Rua Direita
Quarta-feira, 11 de Maio de 2011
Afonso Arnaldo

Em 2009 deram-me (oficiosamente) os números do que valia cada taxa de IVA na receita.

 

A taxa normal valerá cerca de 70% da receita de IVA, a intermédia 10% e a reduzida 20% (números redondos, tendencialmente até valerá menos do que 10% a taxa intermédia).

 

Se assim for, as contas da passagem de 13% para 23% não me dão os 1,6 Bi que o PS diz serem necessários para reduzir em 4 pontos percentuais a TSU…

 

Só me dá 1 Bi.
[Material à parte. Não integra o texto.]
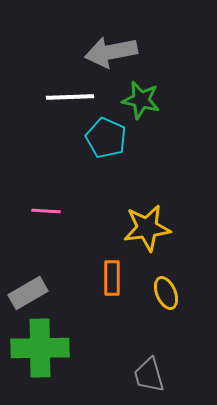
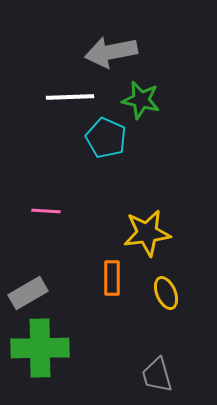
yellow star: moved 5 px down
gray trapezoid: moved 8 px right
Veja-se este quadro, em que faço a extrapolação disto para a receita de 2011 – como se em 2011 não tivéssemos taxa intermédia e considerando uma constância do consumo… 

 

(clicar para aumentar)

 

Mas uma coisa é certa, sendo esta ideia de redução da TSU imputável ao Governo, em primeira linha, como compromisso constante do Memorandum of Economic and Financial Policies (reafirmo que o primeiro responsável da ideia é o Governo - como afirmei aqui - por causa do ponto 39 do memorando), tem que ser o PS o primeiro a justificar como se atingirá a mesma... Por seu lado, o PSD, na medida da sugestão dos 4 pontos percentuais de corte, deverá também dizer-nos como se propõe alcançar o objectivo.

 

Aguardemos...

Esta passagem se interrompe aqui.